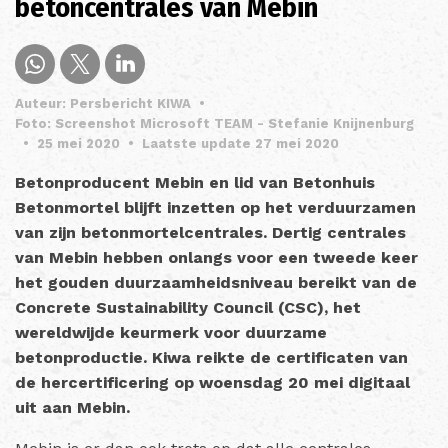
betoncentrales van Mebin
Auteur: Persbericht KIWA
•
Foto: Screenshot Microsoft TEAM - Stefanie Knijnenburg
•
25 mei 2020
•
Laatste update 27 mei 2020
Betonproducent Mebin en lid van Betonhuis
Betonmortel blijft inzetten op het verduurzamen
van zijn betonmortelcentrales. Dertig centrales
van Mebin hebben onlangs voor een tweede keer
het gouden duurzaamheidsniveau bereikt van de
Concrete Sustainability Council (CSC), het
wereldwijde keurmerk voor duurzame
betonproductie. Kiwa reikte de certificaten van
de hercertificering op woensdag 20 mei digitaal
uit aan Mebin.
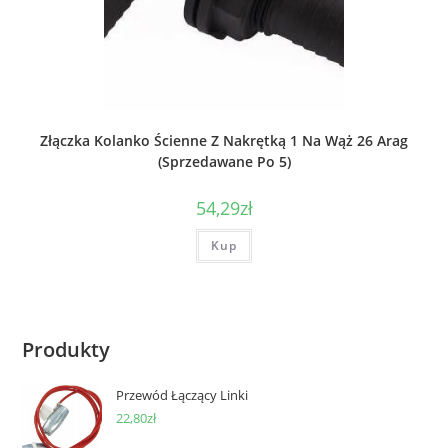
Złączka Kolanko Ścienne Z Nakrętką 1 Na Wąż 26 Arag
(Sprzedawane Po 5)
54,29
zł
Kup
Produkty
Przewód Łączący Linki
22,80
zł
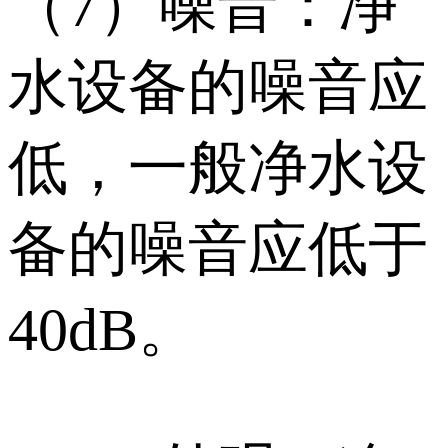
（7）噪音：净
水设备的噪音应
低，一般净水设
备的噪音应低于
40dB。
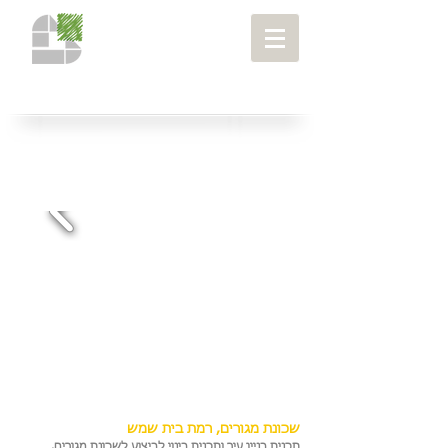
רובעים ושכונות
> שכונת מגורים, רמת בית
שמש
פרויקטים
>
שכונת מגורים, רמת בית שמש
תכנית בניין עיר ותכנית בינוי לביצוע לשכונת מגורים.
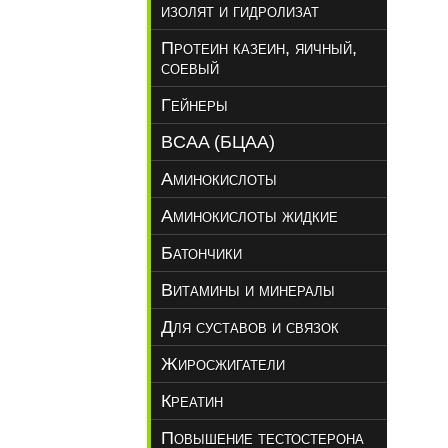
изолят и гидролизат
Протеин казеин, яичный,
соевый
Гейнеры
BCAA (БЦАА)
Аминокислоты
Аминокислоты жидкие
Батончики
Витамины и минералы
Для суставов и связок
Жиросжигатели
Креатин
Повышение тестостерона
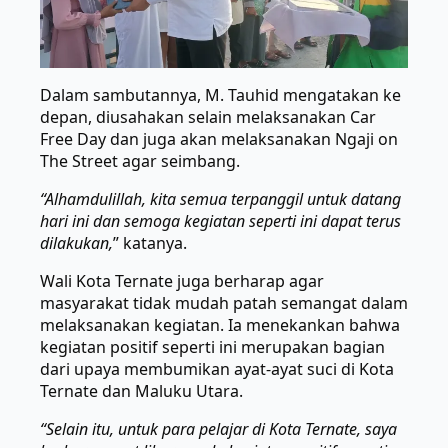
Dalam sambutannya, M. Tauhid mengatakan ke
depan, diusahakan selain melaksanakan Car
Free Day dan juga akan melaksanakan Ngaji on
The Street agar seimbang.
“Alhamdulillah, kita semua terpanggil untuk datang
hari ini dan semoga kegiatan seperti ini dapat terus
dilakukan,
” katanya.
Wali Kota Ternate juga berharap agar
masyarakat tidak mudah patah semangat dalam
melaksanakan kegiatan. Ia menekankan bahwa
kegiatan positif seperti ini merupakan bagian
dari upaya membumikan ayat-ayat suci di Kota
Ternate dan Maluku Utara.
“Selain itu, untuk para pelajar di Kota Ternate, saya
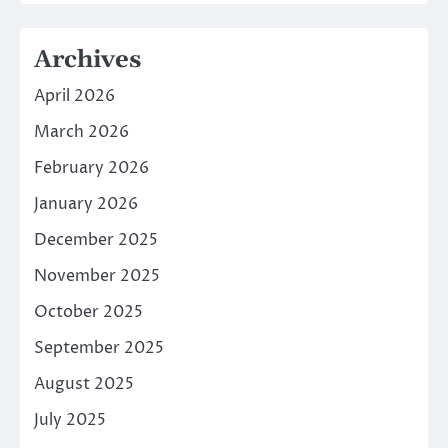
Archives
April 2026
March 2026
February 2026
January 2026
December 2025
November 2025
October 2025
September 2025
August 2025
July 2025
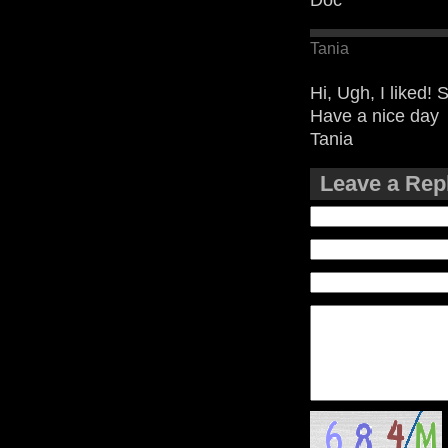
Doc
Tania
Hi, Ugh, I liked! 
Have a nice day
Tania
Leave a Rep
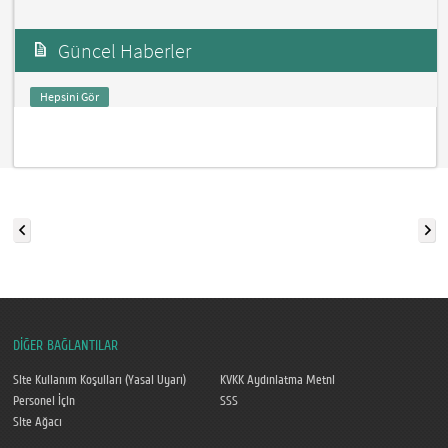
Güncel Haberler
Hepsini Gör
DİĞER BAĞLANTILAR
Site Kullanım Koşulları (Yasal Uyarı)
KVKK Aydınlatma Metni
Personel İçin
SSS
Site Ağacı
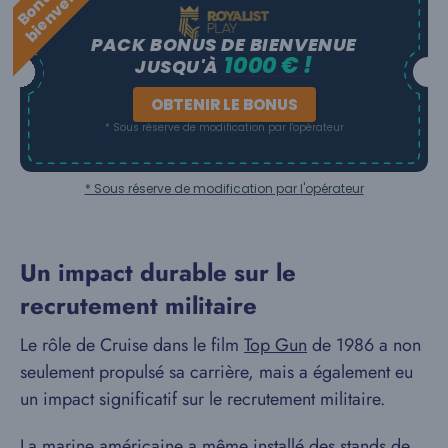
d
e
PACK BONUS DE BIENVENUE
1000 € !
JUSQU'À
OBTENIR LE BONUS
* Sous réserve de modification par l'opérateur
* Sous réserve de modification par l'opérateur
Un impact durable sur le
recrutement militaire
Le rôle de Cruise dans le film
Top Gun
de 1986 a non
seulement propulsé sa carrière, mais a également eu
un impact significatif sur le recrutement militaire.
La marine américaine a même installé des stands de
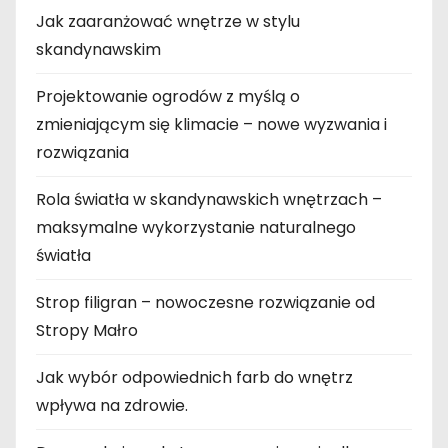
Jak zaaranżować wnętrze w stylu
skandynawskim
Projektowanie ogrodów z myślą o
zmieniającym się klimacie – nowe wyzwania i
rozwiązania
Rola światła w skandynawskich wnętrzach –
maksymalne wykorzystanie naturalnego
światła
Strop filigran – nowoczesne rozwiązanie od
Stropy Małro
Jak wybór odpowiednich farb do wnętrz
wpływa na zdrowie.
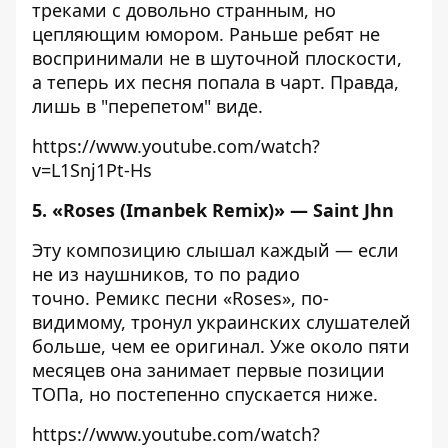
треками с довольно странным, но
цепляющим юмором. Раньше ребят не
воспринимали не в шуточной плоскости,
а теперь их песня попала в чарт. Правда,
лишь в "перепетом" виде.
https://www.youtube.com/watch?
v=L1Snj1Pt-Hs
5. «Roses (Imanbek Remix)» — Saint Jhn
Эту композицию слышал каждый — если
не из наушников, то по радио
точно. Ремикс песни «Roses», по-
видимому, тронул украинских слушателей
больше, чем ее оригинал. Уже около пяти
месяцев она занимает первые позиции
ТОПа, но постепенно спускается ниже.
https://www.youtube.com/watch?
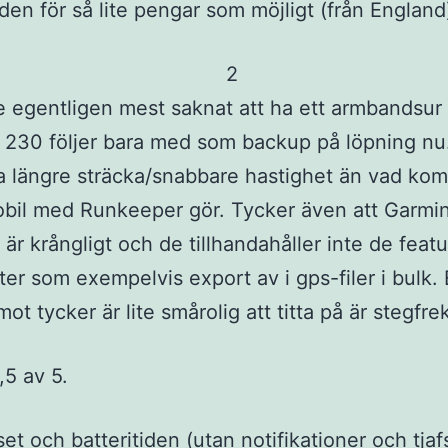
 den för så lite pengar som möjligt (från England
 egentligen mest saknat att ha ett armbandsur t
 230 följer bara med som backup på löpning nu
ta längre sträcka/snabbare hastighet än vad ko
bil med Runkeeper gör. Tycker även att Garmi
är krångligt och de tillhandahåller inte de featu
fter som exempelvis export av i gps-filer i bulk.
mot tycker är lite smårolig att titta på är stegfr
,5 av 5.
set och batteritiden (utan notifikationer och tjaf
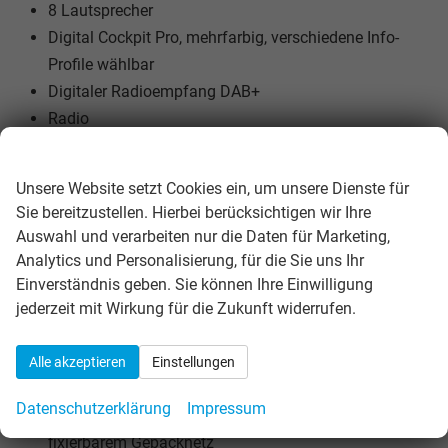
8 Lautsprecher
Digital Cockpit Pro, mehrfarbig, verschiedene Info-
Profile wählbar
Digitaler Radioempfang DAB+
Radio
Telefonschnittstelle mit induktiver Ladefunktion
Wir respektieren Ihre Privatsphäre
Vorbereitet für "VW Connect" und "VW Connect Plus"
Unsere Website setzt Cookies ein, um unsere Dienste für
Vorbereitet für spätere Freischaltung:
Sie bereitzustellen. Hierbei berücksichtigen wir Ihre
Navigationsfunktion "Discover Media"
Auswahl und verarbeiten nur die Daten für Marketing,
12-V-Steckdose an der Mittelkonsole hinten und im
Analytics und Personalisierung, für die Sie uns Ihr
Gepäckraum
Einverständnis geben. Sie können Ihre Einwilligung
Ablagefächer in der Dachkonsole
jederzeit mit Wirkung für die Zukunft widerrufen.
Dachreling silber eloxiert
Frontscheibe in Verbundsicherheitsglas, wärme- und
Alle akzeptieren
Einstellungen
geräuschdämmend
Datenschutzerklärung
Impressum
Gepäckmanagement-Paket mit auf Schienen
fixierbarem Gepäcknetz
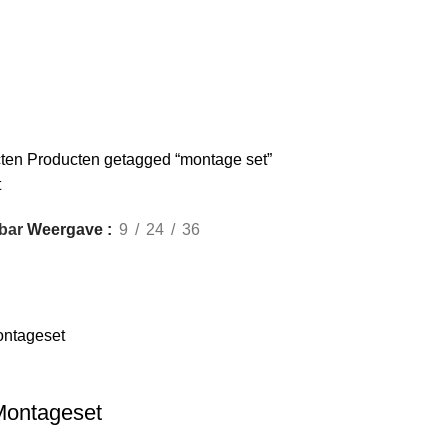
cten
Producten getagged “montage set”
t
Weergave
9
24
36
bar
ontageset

+ + + + + + +

## Work task
Copy nothing but the lines from the top of the data down to the line containing "van zijn betonmortelcentrales.", and leave the pictures out.

## Output for this task
betoncentrales van Mebin
Auteur: Persbericht KIWA
•
Foto: Screenshot Microsoft TEAM - Stefanie Knijnenburg
•
25 mei 2020
•
Laatste update 27 mei 2020
Betonproducent Mebin en lid van Betonhuis
Betonmortel blijft inzetten op het verduurzamen
van zijn betonmortelcentrales. Dertig centrales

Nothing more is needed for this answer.